▶ _Directions for this task_: Records follow. Select each line holding "Tara".

::: Data under study

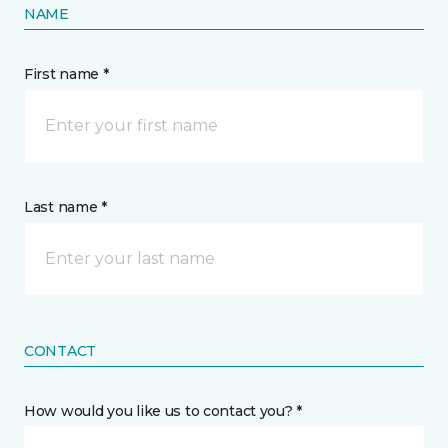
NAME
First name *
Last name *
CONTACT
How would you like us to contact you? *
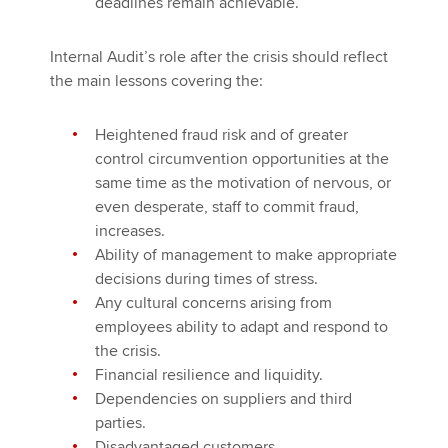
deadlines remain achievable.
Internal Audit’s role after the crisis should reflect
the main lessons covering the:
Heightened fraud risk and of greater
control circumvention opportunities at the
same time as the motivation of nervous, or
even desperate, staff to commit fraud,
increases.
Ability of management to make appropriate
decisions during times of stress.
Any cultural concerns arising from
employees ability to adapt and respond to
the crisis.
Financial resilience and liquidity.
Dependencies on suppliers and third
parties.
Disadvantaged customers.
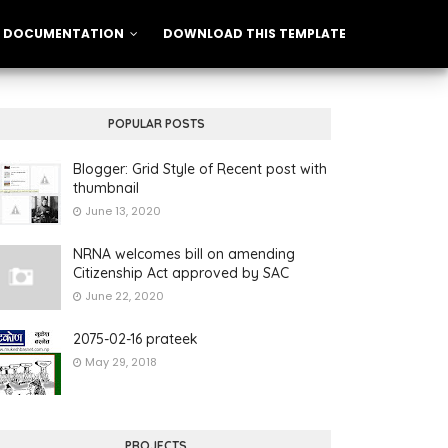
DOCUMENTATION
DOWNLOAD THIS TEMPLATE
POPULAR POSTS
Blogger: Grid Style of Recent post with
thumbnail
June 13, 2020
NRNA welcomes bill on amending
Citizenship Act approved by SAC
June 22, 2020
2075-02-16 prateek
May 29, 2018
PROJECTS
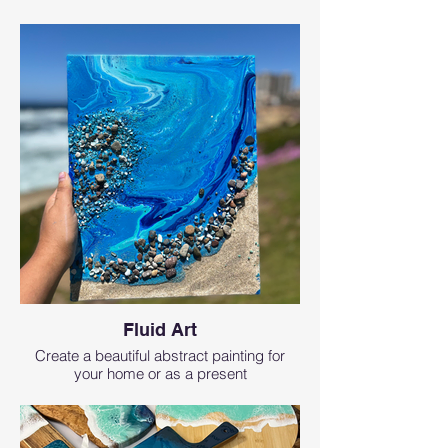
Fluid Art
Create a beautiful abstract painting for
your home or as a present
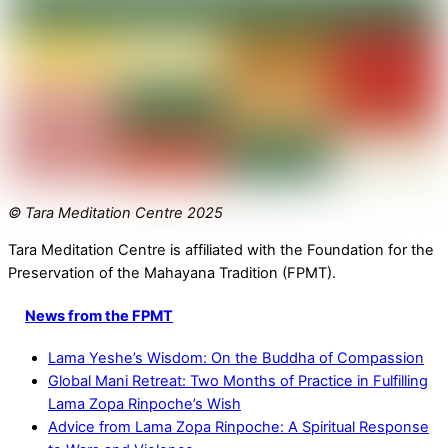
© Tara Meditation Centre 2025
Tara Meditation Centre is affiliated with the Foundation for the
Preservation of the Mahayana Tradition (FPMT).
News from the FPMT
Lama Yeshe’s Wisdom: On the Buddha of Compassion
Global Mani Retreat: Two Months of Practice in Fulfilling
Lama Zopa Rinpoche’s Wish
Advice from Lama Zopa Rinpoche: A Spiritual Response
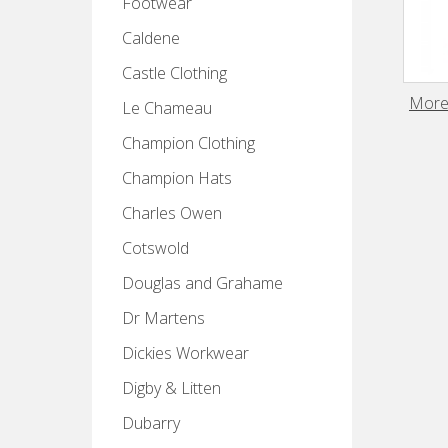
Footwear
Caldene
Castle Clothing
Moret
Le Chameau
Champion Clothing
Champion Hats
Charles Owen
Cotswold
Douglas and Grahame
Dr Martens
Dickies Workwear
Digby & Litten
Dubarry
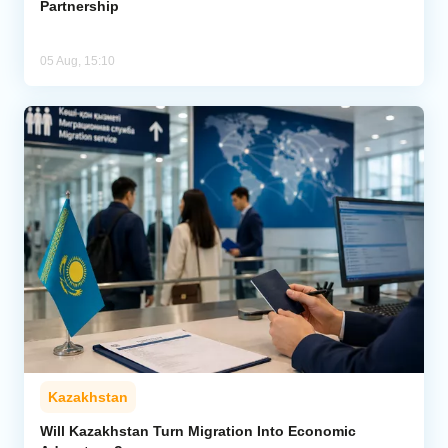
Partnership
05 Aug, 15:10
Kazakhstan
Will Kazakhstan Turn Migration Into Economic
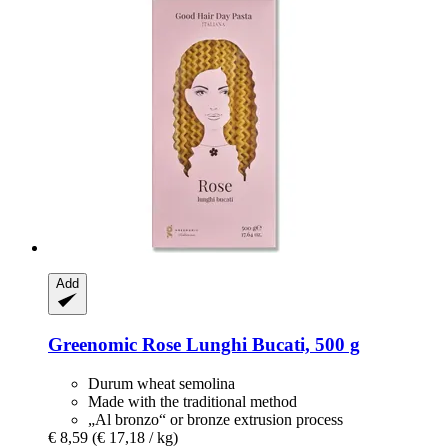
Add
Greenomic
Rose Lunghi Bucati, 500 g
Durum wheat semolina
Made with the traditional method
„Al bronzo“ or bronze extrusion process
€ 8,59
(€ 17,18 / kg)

::::::

▶ _Response for this exercise_:
© Tara Meditation Centre 2025
Tara Meditation Centre is affiliated with the Foundation for the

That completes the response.